Before the Garg panel, a committee was set up in April 2017 to look into regulating cryptocurrencies. It is believed that it, too, had submitted an adverse report to the government in July that year. Yet, a ban was never implemented. Now that the second panel has also not supported cryptocurrencies, a ban maybe finally likely, some believe.
Then, there are also reports suggesting Facebook may not launch Libra in India due to an unfavourable government stance.
Given the mixed signals, chaos currently reigns in the Indian crypto ecosystem. While some want to hold on to their digital currency assets, others are not sure. What is certain, though, is that it is definitely not the time to buy.
So, what should you do if you already hold bitcoins?
The game plan
The answer is not exactly straightforward, believe experts. It depends on the price you bought, risk appetite, amount invested, and how sophisticated an investor you are.

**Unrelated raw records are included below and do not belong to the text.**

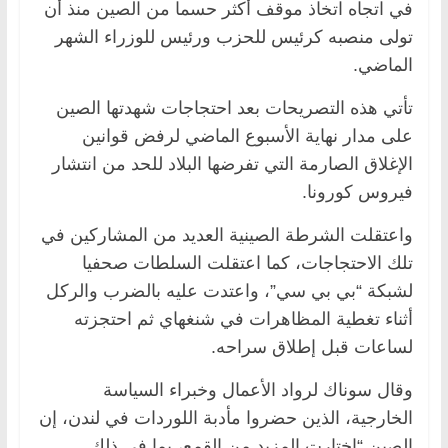
في اتجاه اتخاذ موقف أكثر حسما من الصين منذ أن
تولى منصبه كرئيس للحزب ورئيس للوزراء الشهر
الماضي.
تأتي هذه التصريحات بعد احتجاجات شهدتها الصين
على مدار نهاية الأسبوع الماضي لرفض قوانين
الإغلاق الصارمة التي تفرضها البلاد للحد من انتشار
فيروس كورونا.
واعتقلت الشرطة الصينية العديد من المشاركين في
تلك الاحتجاجات، كما اعتقلت السلطات صحفيا
لشبكة “بي بي سي”، واعتدت عليه بالضرب والركل
أثناء تغطية المظاهرات في شنغهاي ثم احتجزته
لساعات قبل إطلاق سراحه.
وقال سوناك لرواد الأعمال وخبراء السياسة
الخارجية، الذين حضروا مأدبة اللوردات في لندن، إن
الصين “اختارت المزيد من القمع، بما في ذلك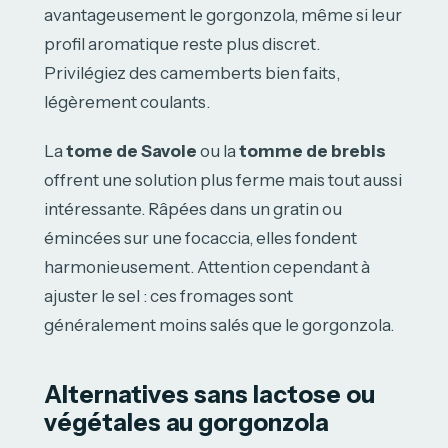
avantageusement le gorgonzola, même si leur
profil aromatique reste plus discret.
Privilégiez des camemberts bien faits,
légèrement coulants.
La
tome de Savoie
ou la
tomme de brebis
offrent une solution plus ferme mais tout aussi
intéressante. Râpées dans un gratin ou
émincées sur une focaccia, elles fondent
harmonieusement. Attention cependant à
ajuster le sel : ces fromages sont
généralement moins salés que le gorgonzola.
Alternatives sans lactose ou
végétales au gorgonzola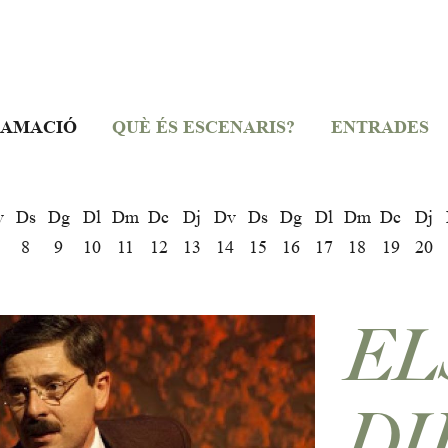
AMACIÓ
QUÈ ÉS ESCENARIS?
ENTRADES
v
Ds
Dg
Dl
Dm
Dc
Dj
Dv
Ds
Dg
Dl
Dm
Dc
Dj
8
9
10
11
12
13
14
15
16
17
18
19
20
EL
DI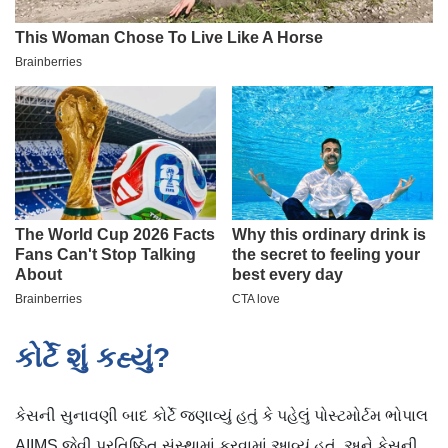
કોર્ટે શું કહ્યું?
કેસની સુનાવણી બાદ કોર્ટે જણાવ્યું હતું કે પહેલું પોસ્ટમોર્ટમ ભોપાલ
AIIMS જેવી પ્રતિષ્ઠિત સંસ્થામાં કરવામાં આવ્યું હતું, અને કેસની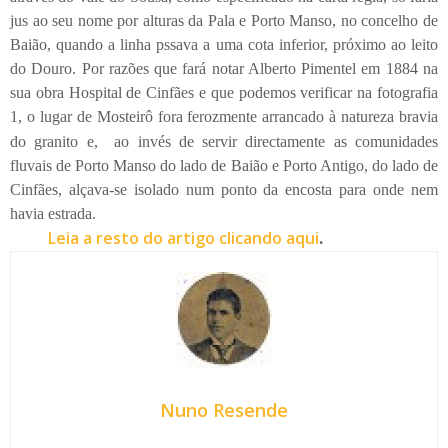
jus ao seu nome por alturas da Pala e Porto Manso, no concelho de
Baião, quando a linha pssava a uma cota inferior, próximo ao leito
do Douro. Por razões que fará notar Alberto Pimentel em 1884 na
sua obra Hospital de Cinfães e que podemos verificar na fotografia
1, o lugar de Mosteirô fora ferozmente arrancado à natureza bravia
do granito e,
ao invés de servir directamente as comunidades
fluvais de Porto Manso do lado de Baião e Porto Antigo, do lado de
Cinfães, alçava-se isolado num ponto da encosta para onde nem
havia estrada.
Leia a resto do artigo clicando aqui
.
Nuno Resende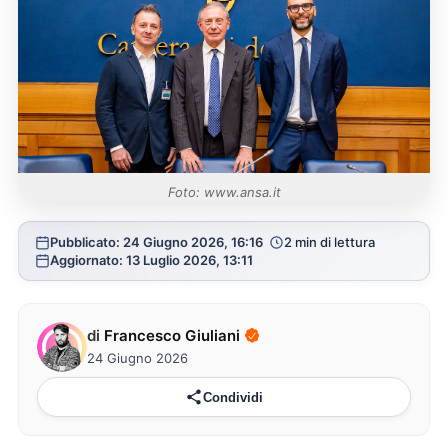
Foto: www.ansa.it
Pubblicato: 24 Giugno 2026, 16:16
2 min di lettura
Aggiornato: 13 Luglio 2026, 13:11
di
Francesco Giuliani
24 Giugno 2026
Condividi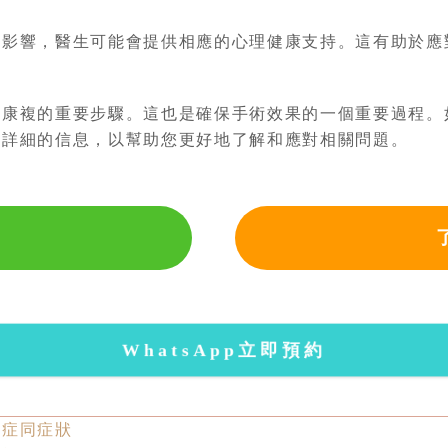
生影響，醫生可能會提供相應的心理健康支持。這有助於應
性康複的重要步驟。這也是確保手術效果的一個重要過程。
多詳細的信息，以幫助您更好地了解和應對相關問題。
WhatsApp立即預約
發症同症狀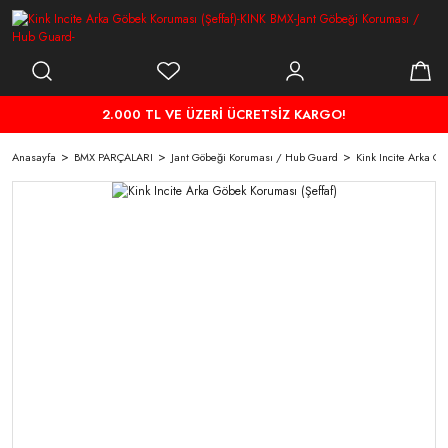
2.000 TL VE ÜZERİ ÜCRETSİZ KARGO!
Anasayfa
BMX PARÇALARI
Jant Göbeği Koruması / Hub Guard
Kink Incite Arka Gö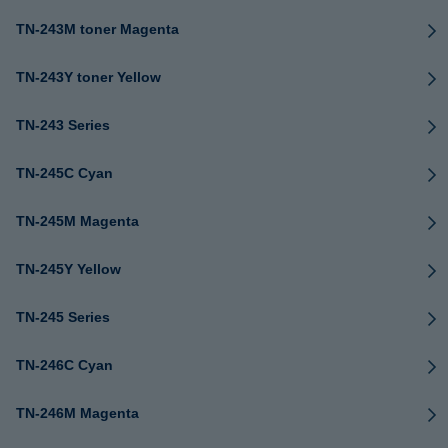
TN-243M toner Magenta
TN-243Y toner Yellow
TN-243 Series
TN-245C Cyan
TN-245M Magenta
TN-245Y Yellow
TN-245 Series
TN-246C Cyan
TN-246M Magenta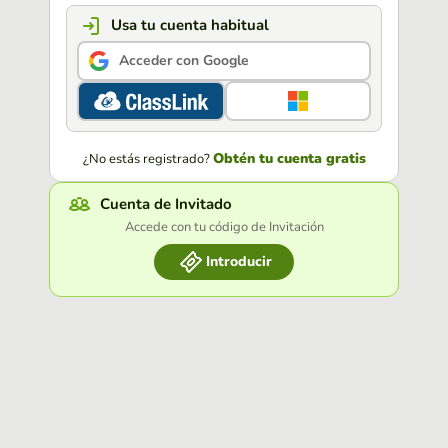
Usa tu cuenta habitual
Acceder con Google
Obtén tu cuenta gratis
¿No estás registrado?
Cuenta de Invitado
Accede con tu código de Invitación
Introducir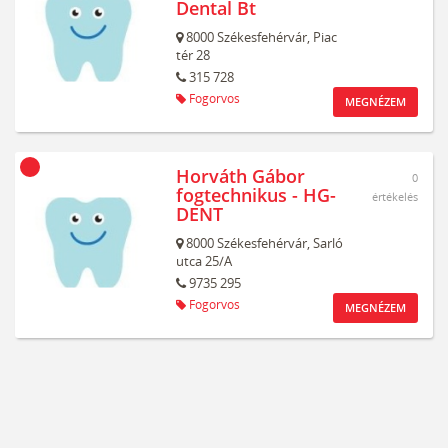
Dental Bt
8000
Székesfehérvár,
Piac
tér 28
315 728
Fogorvos
MEGNÉZEM
Horváth Gábor
0
fogtechnikus - HG-
értékelés
DENT
8000
Székesfehérvár,
Sarló
utca 25/A
9735 295
Fogorvos
MEGNÉZEM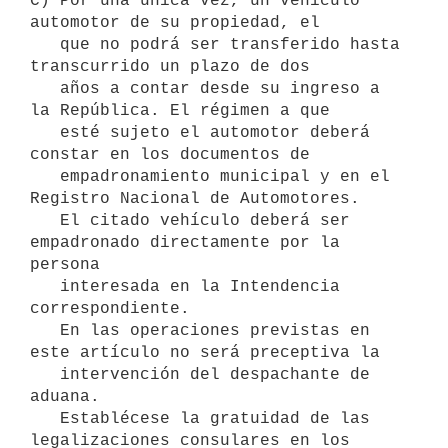
C) Por una única vez, un vehículo 
automotor de su propiedad, el 

   que no podrá ser transferido hasta 
transcurrido un plazo de dos

   años a contar desde su ingreso a 
la República. El régimen a que

   esté sujeto el automotor deberá 
constar en los documentos de

   empadronamiento municipal y en el 
Registro Nacional de Automotores.

   El citado vehículo deberá ser 
empadronado directamente por la 
persona

   interesada en la Intendencia 
correspondiente.

   En las operaciones previstas en 
este artículo no será preceptiva la

   intervención del despachante de 
aduana.

   Establécese la gratuidad de las 
legalizaciones consulares en los
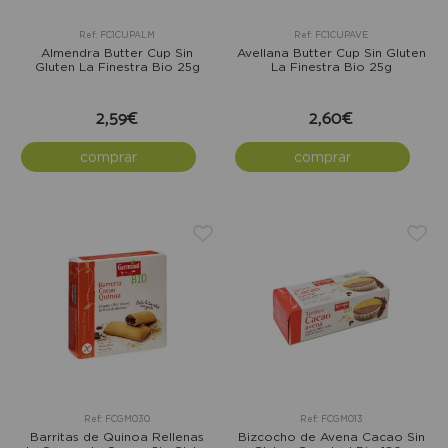
Ref: FC1CUPALM
Ref: FC1CUPAVE
Almendra Butter Cup Sin
Avellana Butter Cup Sin Gluten
Gluten La Finestra Bio 25g
La Finestra Bio 25g
2,59€
2,60€
comprar
comprar
Ref: FCGM030
Ref: FCGM013
Barritas de Quinoa Rellenas
Bizcocho de Avena Cacao Sin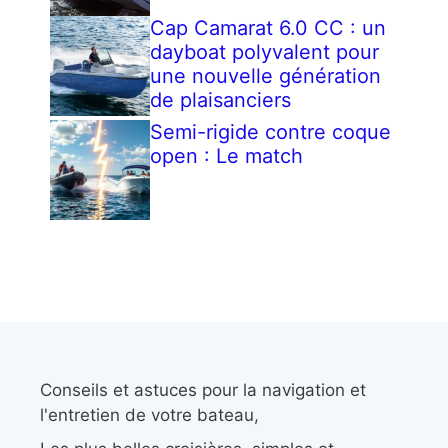
Cap Camarat 6.0 CC : un
dayboat polyvalent pour
une nouvelle génération
de plaisanciers
Semi-rigide contre coque
open : Le match
Conseils et astuces pour la navigation et
l'entretien de votre bateau,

“A lay investor, who doesn’t know much about cryptocurrencies, but just ended up investing, may look at exiting soon at an opportune time,” said a member of the cryptocurrency industry, under the condition of anonymity.
Some others echo this view.
“A lay retail investor with a significant amount of his net worth in crypto, should slowly start cashing out in case something actually happens and they’re not able to get any money out,” said a cryptocurrency enthusiast who identifies himself by the pseudonym Gabru and runs groups with over 4,000 members on the instant messaging platform Telegram.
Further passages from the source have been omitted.